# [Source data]
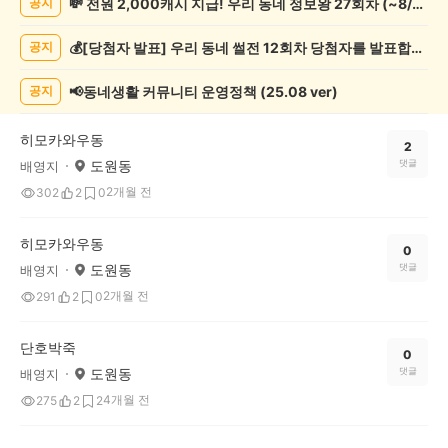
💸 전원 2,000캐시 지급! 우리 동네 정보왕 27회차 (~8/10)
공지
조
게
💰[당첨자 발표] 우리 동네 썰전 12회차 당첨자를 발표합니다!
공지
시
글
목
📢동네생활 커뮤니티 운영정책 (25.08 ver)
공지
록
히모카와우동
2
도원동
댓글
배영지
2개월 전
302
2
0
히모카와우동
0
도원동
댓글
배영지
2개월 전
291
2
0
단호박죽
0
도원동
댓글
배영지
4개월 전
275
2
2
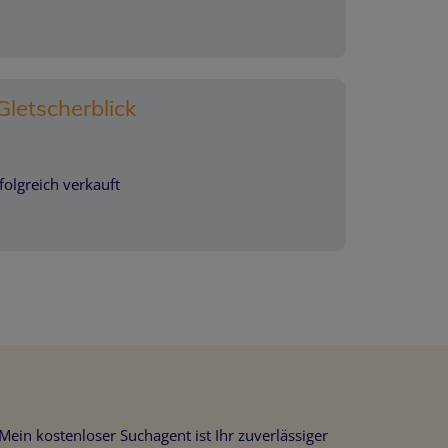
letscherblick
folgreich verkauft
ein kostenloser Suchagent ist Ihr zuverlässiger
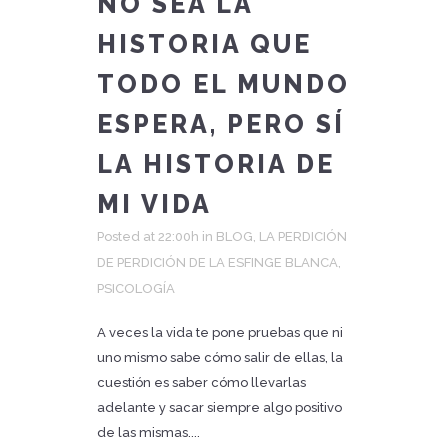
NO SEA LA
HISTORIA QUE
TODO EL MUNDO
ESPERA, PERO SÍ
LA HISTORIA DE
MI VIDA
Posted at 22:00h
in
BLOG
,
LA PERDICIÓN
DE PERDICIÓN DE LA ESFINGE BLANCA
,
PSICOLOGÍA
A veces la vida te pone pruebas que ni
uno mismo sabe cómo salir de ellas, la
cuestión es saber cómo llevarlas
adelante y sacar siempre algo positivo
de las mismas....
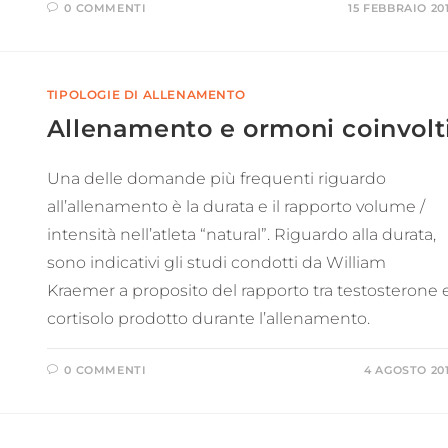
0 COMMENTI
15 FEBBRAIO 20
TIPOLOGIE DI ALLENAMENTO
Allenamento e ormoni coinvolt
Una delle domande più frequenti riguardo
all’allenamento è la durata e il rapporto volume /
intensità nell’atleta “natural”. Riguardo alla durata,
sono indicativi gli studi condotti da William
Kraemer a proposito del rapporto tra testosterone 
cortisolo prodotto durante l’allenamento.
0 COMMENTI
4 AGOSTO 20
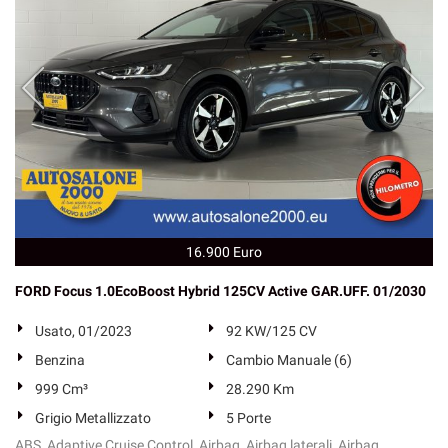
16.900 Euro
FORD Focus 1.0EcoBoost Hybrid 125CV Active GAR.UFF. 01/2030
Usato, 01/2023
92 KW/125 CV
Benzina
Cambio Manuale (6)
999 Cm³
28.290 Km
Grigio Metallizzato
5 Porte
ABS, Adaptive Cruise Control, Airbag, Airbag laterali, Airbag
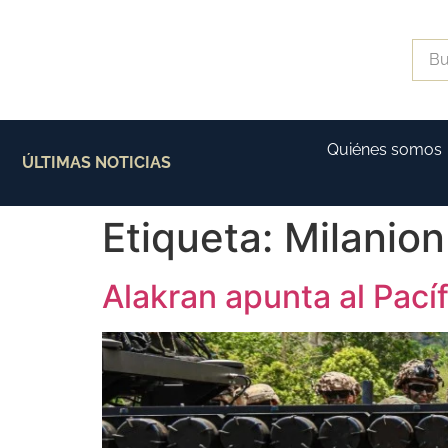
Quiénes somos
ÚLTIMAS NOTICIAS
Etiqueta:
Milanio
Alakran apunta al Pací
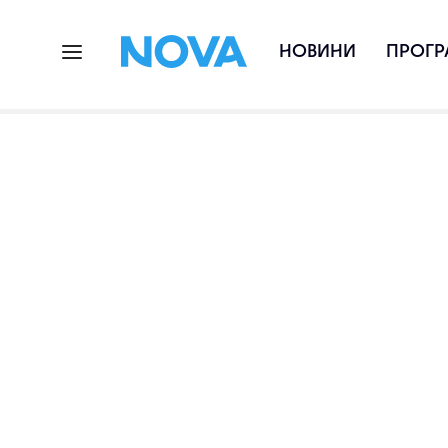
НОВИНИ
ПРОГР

# [EXERCISE DIRECTIONS]
Each line above that contains "cómo" must be copied out.

# [ANSWER SPACE]
uno mismo sabe cómo salir de ellas, la
cuestión es saber cómo llevarlas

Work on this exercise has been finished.